Byrd starred in numerous regional stage productions including the San Diego Repertory Theatre's award-winning performance of Spunk. He also starred in Home by Samm-Art Evans, Two Trains Running, The Piano Lesson and Ma Rainey's Black Bottom at the Alliance Theater, Flyin' West, Hamlet and Miss Evers' Boys at the Indiana Repertory, and in other productions of Flyin' West at the Brooklyn Academy of Music and at the Long Wharf Theatre. 

For his Broadway debut, a performance in the 2003 revival of Ma Rainey's Black Bottom, Byrd received a Tony Award nomination for best featured actor.

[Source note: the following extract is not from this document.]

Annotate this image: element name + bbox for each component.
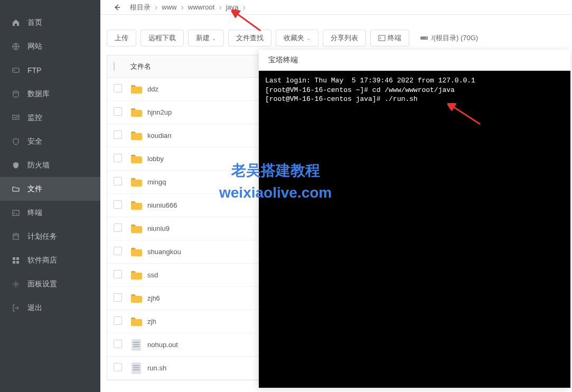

Byrd appeared in several films by Spike Lee, including Clockers, Get on the Bus, Bamboozled, Red Hook Summer, and Chi-Raq.  Byrd also appeared as Stokely Darling in Lee's Netflix series She's Gotta Have It.  His other films credits include Set It Off, Ray, and Brooklyn's Finest.

Death 

After an emergency call was made in Atlanta, Georgia, around 1:45 a.m. on October 3, 2020, Byrd was found unresponsive with multiple gunshot wounds in his back and pronounced dead. He was 70. A spokesperson for Atlanta police said that homicide detectives were "working to determine the circumstances surrounding the incident". On October 17, 2020, a 30-year-old man was arrested for having a connection to Byrd's murder.

Work

Film

Television

Theatre

Source:

Awards and nominations

References

External links

1950 births
2020 deaths
20th-century American male actors
21st-century American male actors
American male film actors
American male television actors
Male actors from Georgia (U.S. state)
People from Griffin, Georgia
Theatre World Award winners
California Institute of the Arts alumni
Morris Brown College alumni
Deaths by firearm in Georgia (U.S. state)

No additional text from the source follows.